There's a lot going on here. To start with, the Security API goes hand-in-hand with CDI. That @ApplicationScoped annotation on the class means that this IdentityStore is an app-wide bean - Liberty picks up on that and registers it as a provider for authentication. The AppConfig is another CDI bean, this one housing the Domino server I want to authenticate against if not the local runtime (handy for development).

The IdentityStore interface definition does a little magic for identifying how to authenticate. The way it works is that the system uses objects that implement Credential, an extremely-generic interface to represent any sort of credential. When the default implementation is called, it looks through your implementation class for any methods that can handle the specific credential class that came in. You can see above that validate(UsernamePasswordCredential credential) isn't tagged with @Override - that's because it's not implementing an existing method. Instead, the core validate looks for other methods named validate to take the incoming class. UsernamePasswordCredential is one of the few stock ones that comes with the API and is how the container will likely ask for authentication if using e.g. HTTP Basic auth.

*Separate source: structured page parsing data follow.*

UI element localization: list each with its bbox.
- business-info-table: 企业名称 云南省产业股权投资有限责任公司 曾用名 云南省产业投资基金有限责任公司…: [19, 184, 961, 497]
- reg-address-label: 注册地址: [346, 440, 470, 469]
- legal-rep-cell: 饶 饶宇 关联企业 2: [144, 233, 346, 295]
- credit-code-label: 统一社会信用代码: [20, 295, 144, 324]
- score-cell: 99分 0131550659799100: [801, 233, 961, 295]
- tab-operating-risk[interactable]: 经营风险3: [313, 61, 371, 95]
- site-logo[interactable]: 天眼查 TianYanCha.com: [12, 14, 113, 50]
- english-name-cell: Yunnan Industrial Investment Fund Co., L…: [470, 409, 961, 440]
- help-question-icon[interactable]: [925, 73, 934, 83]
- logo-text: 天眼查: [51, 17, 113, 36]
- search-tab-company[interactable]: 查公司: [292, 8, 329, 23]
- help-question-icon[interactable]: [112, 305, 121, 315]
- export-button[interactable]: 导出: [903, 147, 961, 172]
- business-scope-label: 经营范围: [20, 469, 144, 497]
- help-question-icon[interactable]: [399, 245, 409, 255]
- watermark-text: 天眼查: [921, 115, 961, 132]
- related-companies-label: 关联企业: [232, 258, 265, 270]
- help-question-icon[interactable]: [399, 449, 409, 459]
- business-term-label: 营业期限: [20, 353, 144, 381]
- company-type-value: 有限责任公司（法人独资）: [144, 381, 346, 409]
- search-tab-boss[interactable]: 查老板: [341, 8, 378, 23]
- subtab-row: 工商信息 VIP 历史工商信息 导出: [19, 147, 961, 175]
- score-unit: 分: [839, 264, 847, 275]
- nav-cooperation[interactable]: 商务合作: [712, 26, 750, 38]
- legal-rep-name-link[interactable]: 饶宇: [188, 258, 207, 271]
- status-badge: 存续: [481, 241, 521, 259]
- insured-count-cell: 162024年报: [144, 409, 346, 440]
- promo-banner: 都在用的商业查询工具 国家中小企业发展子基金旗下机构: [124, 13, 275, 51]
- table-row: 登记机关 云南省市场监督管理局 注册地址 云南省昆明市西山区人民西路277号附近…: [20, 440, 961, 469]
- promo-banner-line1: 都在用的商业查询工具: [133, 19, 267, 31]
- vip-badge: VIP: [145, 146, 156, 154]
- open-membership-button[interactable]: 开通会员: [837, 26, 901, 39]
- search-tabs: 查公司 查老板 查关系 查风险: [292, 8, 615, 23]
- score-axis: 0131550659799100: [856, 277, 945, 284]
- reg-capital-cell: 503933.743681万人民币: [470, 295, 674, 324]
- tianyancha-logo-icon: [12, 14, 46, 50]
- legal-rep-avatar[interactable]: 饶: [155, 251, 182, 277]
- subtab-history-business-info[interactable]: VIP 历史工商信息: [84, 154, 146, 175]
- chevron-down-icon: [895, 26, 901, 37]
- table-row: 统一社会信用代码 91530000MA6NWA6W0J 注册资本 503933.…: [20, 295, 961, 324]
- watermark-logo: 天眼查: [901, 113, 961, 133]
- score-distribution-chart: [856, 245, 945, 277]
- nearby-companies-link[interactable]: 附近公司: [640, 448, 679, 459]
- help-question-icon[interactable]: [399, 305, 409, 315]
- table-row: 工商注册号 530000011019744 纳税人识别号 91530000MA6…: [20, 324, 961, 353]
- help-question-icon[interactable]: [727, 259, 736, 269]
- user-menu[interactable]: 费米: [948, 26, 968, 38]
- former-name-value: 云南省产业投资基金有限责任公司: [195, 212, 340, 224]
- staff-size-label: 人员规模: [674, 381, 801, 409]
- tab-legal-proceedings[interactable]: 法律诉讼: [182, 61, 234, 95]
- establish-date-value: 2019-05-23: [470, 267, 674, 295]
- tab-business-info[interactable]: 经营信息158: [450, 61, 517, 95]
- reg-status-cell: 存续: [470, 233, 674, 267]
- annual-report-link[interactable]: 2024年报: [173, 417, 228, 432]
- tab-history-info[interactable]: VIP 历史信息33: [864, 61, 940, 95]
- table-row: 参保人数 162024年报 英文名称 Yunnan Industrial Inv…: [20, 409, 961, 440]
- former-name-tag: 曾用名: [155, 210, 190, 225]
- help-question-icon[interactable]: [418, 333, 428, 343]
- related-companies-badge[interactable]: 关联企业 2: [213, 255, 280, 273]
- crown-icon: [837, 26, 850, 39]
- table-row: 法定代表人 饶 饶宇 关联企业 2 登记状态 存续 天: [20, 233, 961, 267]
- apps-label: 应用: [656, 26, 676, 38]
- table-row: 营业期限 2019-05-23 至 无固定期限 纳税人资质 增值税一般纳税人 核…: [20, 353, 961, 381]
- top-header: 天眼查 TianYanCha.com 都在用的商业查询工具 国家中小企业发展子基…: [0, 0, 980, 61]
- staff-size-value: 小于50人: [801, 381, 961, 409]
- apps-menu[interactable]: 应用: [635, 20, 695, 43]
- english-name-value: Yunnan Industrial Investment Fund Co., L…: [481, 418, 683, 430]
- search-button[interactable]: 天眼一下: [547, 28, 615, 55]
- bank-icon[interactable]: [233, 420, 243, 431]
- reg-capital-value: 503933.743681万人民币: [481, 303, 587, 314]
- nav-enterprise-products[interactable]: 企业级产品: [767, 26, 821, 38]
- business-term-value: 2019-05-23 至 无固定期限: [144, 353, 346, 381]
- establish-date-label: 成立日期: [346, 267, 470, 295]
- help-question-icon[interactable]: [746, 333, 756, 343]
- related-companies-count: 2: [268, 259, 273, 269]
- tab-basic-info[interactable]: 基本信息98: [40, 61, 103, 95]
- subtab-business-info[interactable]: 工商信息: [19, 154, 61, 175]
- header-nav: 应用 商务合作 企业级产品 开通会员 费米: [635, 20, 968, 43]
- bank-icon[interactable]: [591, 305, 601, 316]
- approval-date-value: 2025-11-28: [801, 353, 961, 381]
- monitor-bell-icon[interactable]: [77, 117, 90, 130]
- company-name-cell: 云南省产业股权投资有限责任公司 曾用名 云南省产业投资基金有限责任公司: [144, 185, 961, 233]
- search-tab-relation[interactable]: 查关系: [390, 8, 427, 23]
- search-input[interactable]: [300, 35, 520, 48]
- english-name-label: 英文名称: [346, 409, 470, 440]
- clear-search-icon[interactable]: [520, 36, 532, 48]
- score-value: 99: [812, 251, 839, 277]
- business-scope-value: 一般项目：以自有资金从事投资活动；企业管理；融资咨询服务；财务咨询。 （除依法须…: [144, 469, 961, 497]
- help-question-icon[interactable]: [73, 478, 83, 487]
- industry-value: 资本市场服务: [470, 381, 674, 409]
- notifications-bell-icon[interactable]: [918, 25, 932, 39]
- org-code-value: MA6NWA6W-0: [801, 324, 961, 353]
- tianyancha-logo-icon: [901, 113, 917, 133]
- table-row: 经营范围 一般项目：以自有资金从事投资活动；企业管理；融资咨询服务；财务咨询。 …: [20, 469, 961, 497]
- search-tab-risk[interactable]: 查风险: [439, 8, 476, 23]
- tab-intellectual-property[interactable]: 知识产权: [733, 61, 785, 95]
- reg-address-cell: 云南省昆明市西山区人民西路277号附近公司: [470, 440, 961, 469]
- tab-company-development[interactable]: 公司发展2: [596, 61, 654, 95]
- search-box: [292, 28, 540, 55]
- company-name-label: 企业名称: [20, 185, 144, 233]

Here, I use some Domino API to check the username+password combination against the Domino directory and inform the caller whether the credentials match and, if so, what the user's distinguished name and group memberships are (with some implementation removed for clarity).

Token Authentication

That's all well and good, and will allow a user to log into the app with HTTP Basic authentication with a Domino username and password, but I'd also like the aforementioned GoogleLogin tokens to count as "real" users in the system.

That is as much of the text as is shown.